Meczem z Włochami Polki rozpoczynają prestiżowy turniej. Bronią brązu wywalczonego przed rokiem.


LIGA NARODÓW KOBIET

Na rozpoczęcie sezonu reprezentacyjnego biało-czerwone w Bielsku-Białej zagrały dwumecz z Holandią. Pierwszy mecz wygrały 5:0, drugi przegrały 2:3. Były to jednak tylko sparingi. Teraz przed nimi pierwsze wyzwanie, Liga Narodów. Tak jak przed rokiem zaczną w Turcji. Już na inaugurację czeka je bardzo trudne zadanie, bo zmierzą się z Włoszkami, które poprzednią edycję zawaliły. Odpadły już w ćwierćfinale po porażce z Turcją 0:3. W dalszej części sezonu też im nie szło, bo bez medalu zakończyły udział w mistrzostwach Europy, a na dodatek przegrały kwalifikacje olimpijskie m.in. z naszą drużyną. Nic dziwnego, że włoska federacja podziękowała trenerowi Davide Mazzantiemu, tym bardziej że głośno mówiło się o jego konflikcie z niektórymi zawodniczkami. Nowym selekcjonerem został utytułowany Argentyńczyk 72-letni Julio Velasco, który powołał do kadry największe gwiazdy na czele z Paolą Egonu.

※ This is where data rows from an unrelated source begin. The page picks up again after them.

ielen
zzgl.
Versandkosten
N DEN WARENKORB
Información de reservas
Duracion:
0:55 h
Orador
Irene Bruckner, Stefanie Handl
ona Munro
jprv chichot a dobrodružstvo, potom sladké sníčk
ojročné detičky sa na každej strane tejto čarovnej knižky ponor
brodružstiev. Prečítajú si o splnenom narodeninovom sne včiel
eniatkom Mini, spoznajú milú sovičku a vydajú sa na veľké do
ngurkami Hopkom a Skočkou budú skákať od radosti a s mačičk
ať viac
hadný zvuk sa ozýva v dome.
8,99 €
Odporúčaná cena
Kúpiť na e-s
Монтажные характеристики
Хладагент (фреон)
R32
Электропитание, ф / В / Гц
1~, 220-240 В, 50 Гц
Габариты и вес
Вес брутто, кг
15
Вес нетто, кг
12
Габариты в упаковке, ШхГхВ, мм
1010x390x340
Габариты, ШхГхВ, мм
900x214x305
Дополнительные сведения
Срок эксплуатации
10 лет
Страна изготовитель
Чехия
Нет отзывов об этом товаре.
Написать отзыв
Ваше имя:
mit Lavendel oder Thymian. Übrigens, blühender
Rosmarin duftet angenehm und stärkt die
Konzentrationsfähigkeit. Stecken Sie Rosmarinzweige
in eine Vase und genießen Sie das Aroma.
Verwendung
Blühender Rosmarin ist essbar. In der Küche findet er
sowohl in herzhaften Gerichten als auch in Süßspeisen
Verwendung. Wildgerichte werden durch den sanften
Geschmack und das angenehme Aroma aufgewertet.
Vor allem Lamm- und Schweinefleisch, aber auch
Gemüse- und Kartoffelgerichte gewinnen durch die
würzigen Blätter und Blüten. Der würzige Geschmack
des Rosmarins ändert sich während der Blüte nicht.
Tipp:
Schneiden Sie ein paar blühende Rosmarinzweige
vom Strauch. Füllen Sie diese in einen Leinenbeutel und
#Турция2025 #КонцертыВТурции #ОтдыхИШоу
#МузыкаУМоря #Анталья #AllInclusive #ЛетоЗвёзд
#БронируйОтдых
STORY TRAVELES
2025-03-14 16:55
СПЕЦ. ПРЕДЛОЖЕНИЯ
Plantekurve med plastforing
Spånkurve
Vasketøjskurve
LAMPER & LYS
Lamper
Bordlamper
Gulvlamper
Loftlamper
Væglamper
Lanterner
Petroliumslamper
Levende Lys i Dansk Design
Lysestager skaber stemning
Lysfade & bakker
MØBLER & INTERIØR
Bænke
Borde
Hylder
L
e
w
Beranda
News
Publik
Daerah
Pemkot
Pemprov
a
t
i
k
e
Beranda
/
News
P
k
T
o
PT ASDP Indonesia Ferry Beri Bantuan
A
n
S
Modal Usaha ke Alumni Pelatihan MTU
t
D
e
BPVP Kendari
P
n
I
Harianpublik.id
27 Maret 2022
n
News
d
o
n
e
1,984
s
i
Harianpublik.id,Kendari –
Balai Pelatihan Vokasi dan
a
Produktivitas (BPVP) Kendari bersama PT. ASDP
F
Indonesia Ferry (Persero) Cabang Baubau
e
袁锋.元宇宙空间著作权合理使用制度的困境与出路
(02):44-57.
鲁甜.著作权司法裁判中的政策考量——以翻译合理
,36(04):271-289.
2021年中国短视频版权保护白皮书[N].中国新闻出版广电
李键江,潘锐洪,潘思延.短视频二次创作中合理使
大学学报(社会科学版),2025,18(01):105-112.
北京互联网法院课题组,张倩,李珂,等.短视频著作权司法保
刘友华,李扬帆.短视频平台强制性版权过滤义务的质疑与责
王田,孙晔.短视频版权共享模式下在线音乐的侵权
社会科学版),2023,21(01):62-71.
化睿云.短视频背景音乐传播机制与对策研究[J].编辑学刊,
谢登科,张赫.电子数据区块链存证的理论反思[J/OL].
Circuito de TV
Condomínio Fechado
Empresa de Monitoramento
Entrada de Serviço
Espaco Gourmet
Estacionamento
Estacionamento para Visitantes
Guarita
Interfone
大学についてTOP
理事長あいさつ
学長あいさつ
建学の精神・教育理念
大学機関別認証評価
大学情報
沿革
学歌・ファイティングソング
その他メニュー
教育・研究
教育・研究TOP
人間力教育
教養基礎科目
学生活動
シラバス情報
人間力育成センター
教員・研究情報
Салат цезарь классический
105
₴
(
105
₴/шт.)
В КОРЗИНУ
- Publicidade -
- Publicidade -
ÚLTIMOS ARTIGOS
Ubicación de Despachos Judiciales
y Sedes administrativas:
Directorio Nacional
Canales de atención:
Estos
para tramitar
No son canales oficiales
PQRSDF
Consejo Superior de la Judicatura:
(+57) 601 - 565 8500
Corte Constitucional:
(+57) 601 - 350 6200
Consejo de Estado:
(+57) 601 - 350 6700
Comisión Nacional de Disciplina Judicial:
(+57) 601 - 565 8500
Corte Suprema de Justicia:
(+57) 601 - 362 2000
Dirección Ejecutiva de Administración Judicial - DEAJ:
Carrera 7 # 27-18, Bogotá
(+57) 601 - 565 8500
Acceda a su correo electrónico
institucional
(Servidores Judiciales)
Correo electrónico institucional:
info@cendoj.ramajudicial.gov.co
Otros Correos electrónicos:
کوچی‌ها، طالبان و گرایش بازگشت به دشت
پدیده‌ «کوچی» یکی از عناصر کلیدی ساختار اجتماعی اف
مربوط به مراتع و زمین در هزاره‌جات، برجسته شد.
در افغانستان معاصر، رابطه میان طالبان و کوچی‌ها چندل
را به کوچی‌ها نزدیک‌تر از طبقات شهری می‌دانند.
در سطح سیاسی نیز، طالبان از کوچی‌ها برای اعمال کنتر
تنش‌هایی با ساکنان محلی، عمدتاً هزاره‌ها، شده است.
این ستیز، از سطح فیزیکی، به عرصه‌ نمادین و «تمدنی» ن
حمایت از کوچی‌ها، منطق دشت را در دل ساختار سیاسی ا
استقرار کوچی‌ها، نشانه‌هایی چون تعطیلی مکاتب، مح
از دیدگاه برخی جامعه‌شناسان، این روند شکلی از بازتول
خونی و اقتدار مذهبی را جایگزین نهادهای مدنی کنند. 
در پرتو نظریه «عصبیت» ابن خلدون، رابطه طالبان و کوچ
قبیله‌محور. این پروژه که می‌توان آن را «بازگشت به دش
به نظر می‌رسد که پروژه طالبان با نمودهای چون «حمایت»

W pierwszym turnieju zabraknie jednak Egonu, a także kilku innych kluczowych siatkarek, m.in. Alessii Orro, Sarah Fahr, Moniki de Gennaro czy Miriam Sylli. Te zawodniczki jeszcze tydzień temu rywalizowały w finale Ligi Mistrzyń, w którym A. Carraro Imoco Conegliano pokonało Allianz Vero Volley Mediolan 3:2. W Antalyi :Polki też nie zagrają w najsilniejszym zestawieniu, bo brakuje kapitan Joanny Wołosz (Imoco), która po klubowym sezonie dostała kilka dni urlopu.

Po spotkaniu z Włochami biało-czerwone będą miały dwa dni wolnego, a następnie zmierzą się kolejno z debiutującą w tych rozgrywkach Francją, Holandią oraz Japonią.

Holandia, podobnie jak Włochy, nie ma jeszcze kwalifikacji olimpijskiej, dlatego Ligę Narodów zamierza potraktować niezwykle poważnie, bo tylko dobry wynik pozwoli uzyskać bilet do Paryża na podstawie międzynarodowego rankingu.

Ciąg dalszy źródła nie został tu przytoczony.